The Achilles’ heel of Russia: logistical problems

American intelligence services discovered Putin’s evil plan to destroy Ukraine’s sovereignty and territorial integrity months before the Russian invasion of Ukraine actually started. It is also worth noting that the British intelligence services were very active in providing Kyiv with critical intelligence data as well as warnings about possible Russian plans such as the installation of a puppet regime in Kyiv. The United States assumed that if Russia attacked Kyiv, the city would be taken in 96 hours. The intelligence services demonstrated how effective they were in uncovering information about Putin’s barbaric plan, but some of the key assumptions proved to be “incorrect”. The Ukrainian army, political elite, and ordinary citizens demonstrated to the rest of the world their valiant fight against Russian invaders, causing Russia to suffer massive casualties. Experts have already stated that Putin will not win this war; because the Russian army has seemed unprepared and faces numerous challenges, among severe challenge, logistical issues appear to be the Achilles’ heel. Logistical issues are critical during military operations, particularly large-scale wars, in the famous words of General John J. Pershing “Infantry wins battles, logistics wins wars”.

Due to logistical difficulties, the Russian armies advanced only 120 miles before slowing or stopping their progress. Russian problems are more visible in some areas, such as Kharkiv. Since day one, Russian armies have failed to take the city, which is home to large Russian-speaking minorities.
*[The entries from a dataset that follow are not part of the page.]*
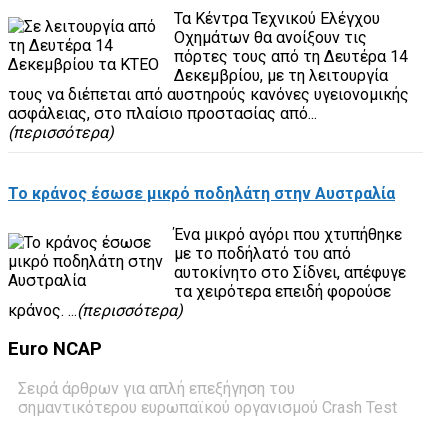
Τα Κέντρα Τεχνικού Ελέγχου
Οχημάτων θα ανοίξουν τις
πόρτες τους από τη Δευτέρα 14
Δεκεμβρίου, με τη λειτουργία
τους να διέπεται από αυστηρούς κανόνες υγειονομικής
ασφάλειας, στο πλαίσιο προστασίας από...
(περισσότερα)
Το κράνος έσωσε μικρό ποδηλάτη στην Αυστραλία
Ένα μικρό αγόρι που χτυπήθηκε
με το ποδήλατό του από
αυτοκίνητο στο Σίδνει, απέφυγε
τα χειρότερα επειδή φορούσε
κράνος. ...
(περισσότερα)
Euro
NCAP
Σειρά άρθρων για απλή επεξήγηση του
σημαντικότερου ευρωπαϊκού οργανισμού Crash Test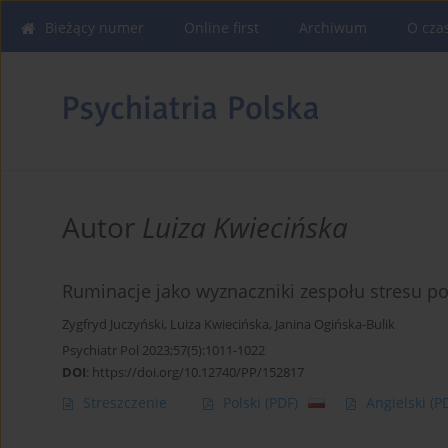
Bieżący numer
Online first
Archiwum
O cza
Autor
Luiza Kwiecińska
Ruminacje jako wyznaczniki zespołu stresu p
Zygfryd Juczyński
,
Luiza Kwiecińska
,
Janina Ogińska-Bulik
Psychiatr Pol 2023;57(5):1011-1022
DOI
:
https://doi.org/10.12740/PP/152817
Streszczenie
Polski
(PDF)
Angielski
(P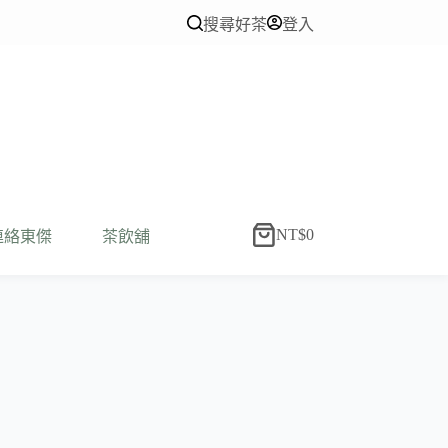
搜尋好茶
登入
NT$
0
連絡東傑
茶飲舖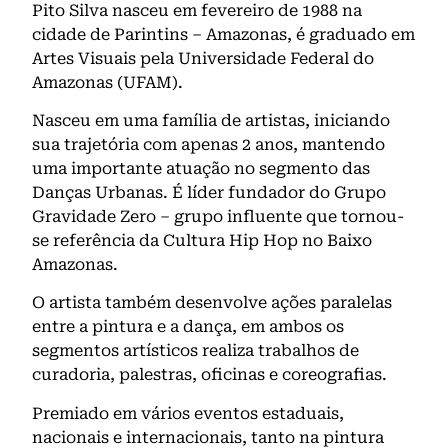
Pito Silva nasceu em fevereiro de 1988 na
cidade de Parintins – Amazonas, é graduado em
Artes Visuais pela Universidade Federal do
Amazonas (UFAM).
Nasceu em uma família de artistas, iniciando
sua trajetória com apenas 2 anos, mantendo
uma importante atuação no segmento das
Danças Urbanas. É líder fundador do Grupo
Gravidade Zero – grupo influente que tornou-
se referência da Cultura Hip Hop no Baixo
Amazonas.
O artista também desenvolve ações paralelas
entre a pintura e a dança, em ambos os
segmentos artísticos realiza trabalhos de
curadoria, palestras, oficinas e coreografias.
Premiado em vários eventos estaduais,
nacionais e internacionais, tanto na pintura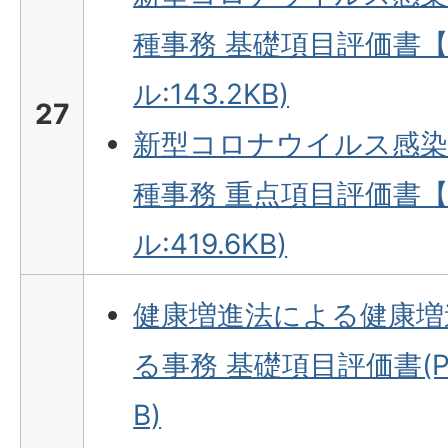
種事務 基礎項目評価書【
ル:143.2KB)
27
新型コロナウイルス感染
種事務 重点項目評価書【
ル:419.6KB)
健康増進法による健康増
る事務 基礎項目評価書(PD
B)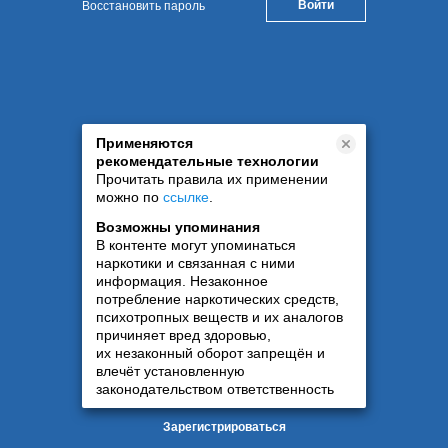
Восстановить пароль
Применяются
рекомендательные технологии
Прочитать правила их применении
можно по
ссылке
.
Возможны упоминания
В контенте могут упоминаться
наркотики и связанная с ними
информация. Незаконное
потребление наркотических средств,
психотропных веществ и их аналогов
причиняет вред здоровью,
их незаконный оборот запрещён и
влечёт установленную
законодательством ответственность
Зарегистрироваться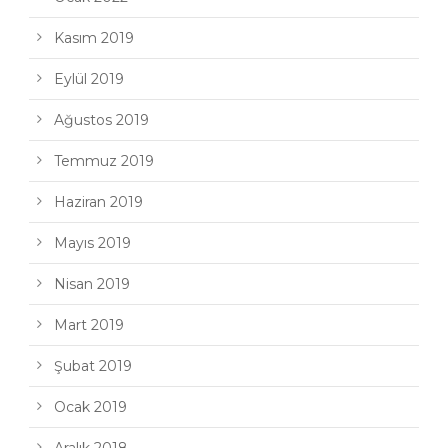
Kasım 2019
Eylül 2019
Ağustos 2019
Temmuz 2019
Haziran 2019
Mayıs 2019
Nisan 2019
Mart 2019
Şubat 2019
Ocak 2019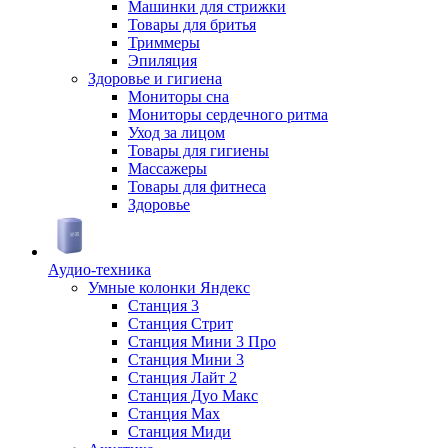
Машинки для стрижки
Товары для бритья
Триммеры
Эпиляция
Здоровье и гигиена
Мониторы сна
Мониторы сердечного ритма
Уход за лицом
Товары для гигиены
Массажеры
Товары для фитнеса
Здоровье
Аудио-техника
Умные колонки Яндекс
Станция 3
Станция Стрит
Станция Мини 3 Про
Станция Мини 3
Станция Лайт 2
Станция Дуо Макс
Станция Max
Станция Миди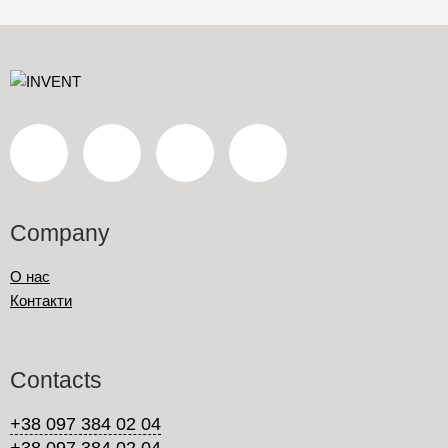
Company
О нас
Контакти
Contacts
+38 097 384 02 04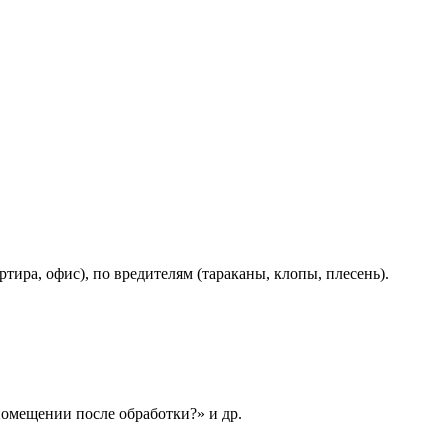
тира, офис), по вредителям (тараканы, клопы, плесень).
помещении после обработки?» и др.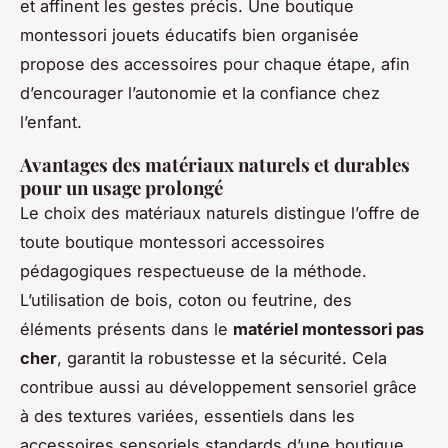
et affinent les gestes précis. Une boutique
montessori jouets éducatifs bien organisée
propose des accessoires pour chaque étape, afin
d’encourager l’autonomie et la confiance chez
l’enfant.
Avantages des matériaux naturels et durables
pour un usage prolongé
Le choix des matériaux naturels distingue l’offre de
toute boutique montessori accessoires
pédagogiques respectueuse de la méthode.
L’utilisation de bois, coton ou feutrine, des
éléments présents dans le
matériel montessori pas
cher
, garantit la robustesse et la sécurité. Cela
contribue aussi au développement sensoriel grâce
à des textures variées, essentiels dans les
accessoires sensoriels standards d’une boutique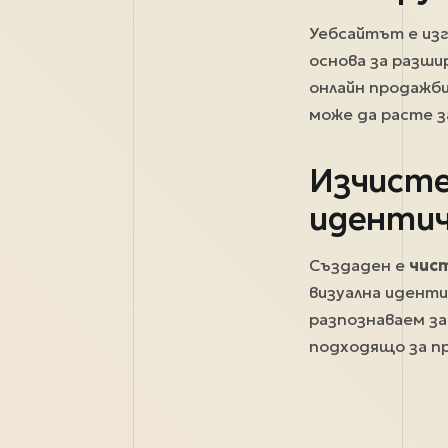
Уебсайтът е из
основа за разши
онлайн продажби
може да расте 
Изчистен
иденти
Създаден е
чист
визуална иденти
разпознаваем за
подходящо за пр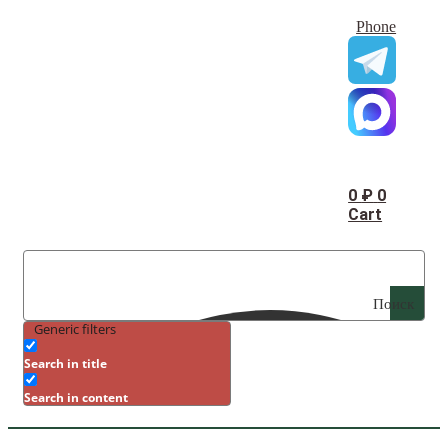
Phone
0
₽
0
Cart
Поиск
Generic filters
Search in title
Search in content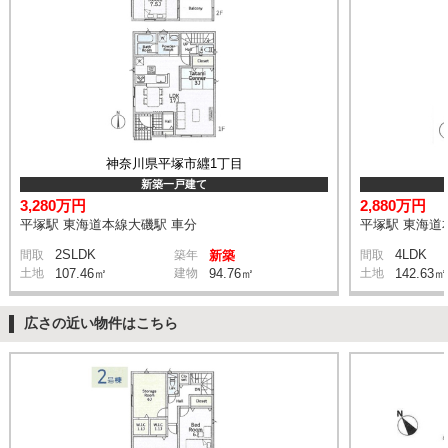
神奈川県平塚市纒1丁目
新築一戸建て
3,280万円
2,880万円
平塚駅 東海道本線大磯駅 車分
平塚駅 東海道
2SLDK
4LDK
間取
築年
新築
間取
土地
107.46㎡
建物
94.76㎡
土地
142.63㎡
広さの近い物件はこちら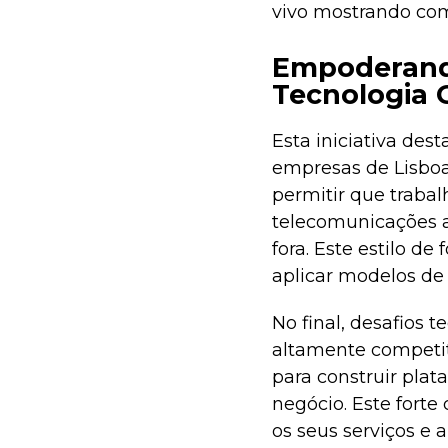
vivo mostrando com
Empoderando
Tecnologia 
Esta iniciativa des
empresas de Lisboa 
permitir que traba
telecomunicações aj
fora. Este estilo 
aplicar modelos de
No final, desafios
altamente competit
para construir plat
negócio. Este fort
os seus serviços e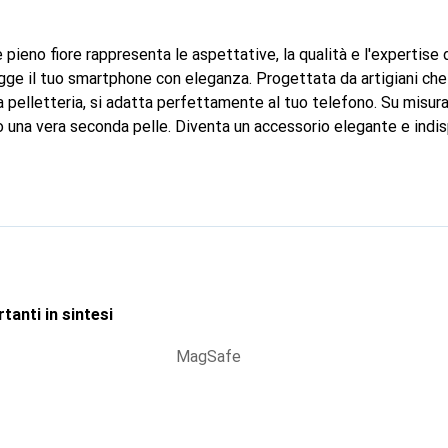
 pieno fiore rappresenta le aspettative, la qualità e l'expertise
ge il tuo smartphone con eleganza. Progettata da artigiani che
a pelletteria, si adatta perfettamente al tuo telefono. Su misura
o una vera seconda pelle. Diventa un accessorio elegante e indis
 a livello internazionale per i suoi prodotti di alta qualità, il 
ientela esigente.
tanti in sintesi
MagSafe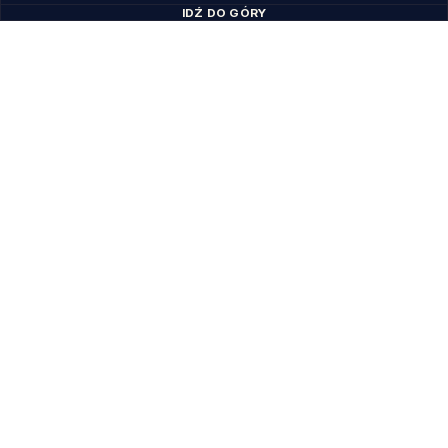
IDŹ DO GÓRY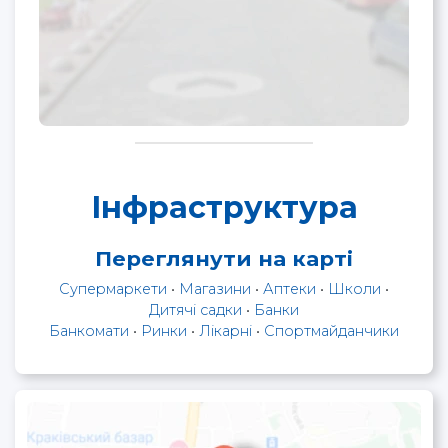
Інфраструктура
Переглянути на карті
Супермаркети
•
Магазини
•
Аптеки
•
Школи
•
Дитячі садки
•
Банки
Банкомати
•
Ринки
•
Лікарні
•
Спортмайданчики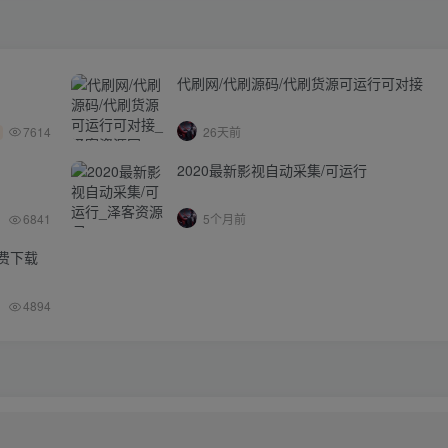
代刷网/代刷源码/代刷货源可运行可对接
7614
26天前
2020最新影视自动采集/可运行
6841
5个月前
免费下载
4894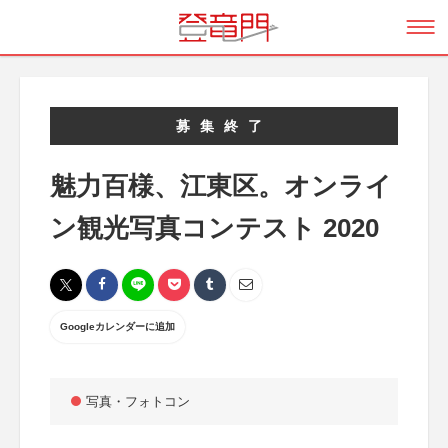
募集終了
魅力百様、江東区。オンライ
ン観光写真コンテスト 2020
Googleカレンダーに追加
写真・フォトコン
It should be noted that Kharkiv was expected to be taken on the first night of the invasion, but Ukrainian forces’ strong resistance and Russia’s difficulties in properly supplying the army turned the Russian invasion of Kharkiv into a failed mission.

In a broad sense, maintaining a modern army provided with fossil fuel and military needs is a serious hurdle for any army; it is even more complicated, when the conflict party is aiming for such a deep offensive operation. Despite the fact that Russia is one of the world’s leading military powers, it appears to be no exception. Russia miscalculated Ukraine, Ukraine has a strong and well-prepared army and most importantly, it is a massive country in terms of land area (603,628 km2) and population (with 44 million people). This already causes a severe logistical difficulty.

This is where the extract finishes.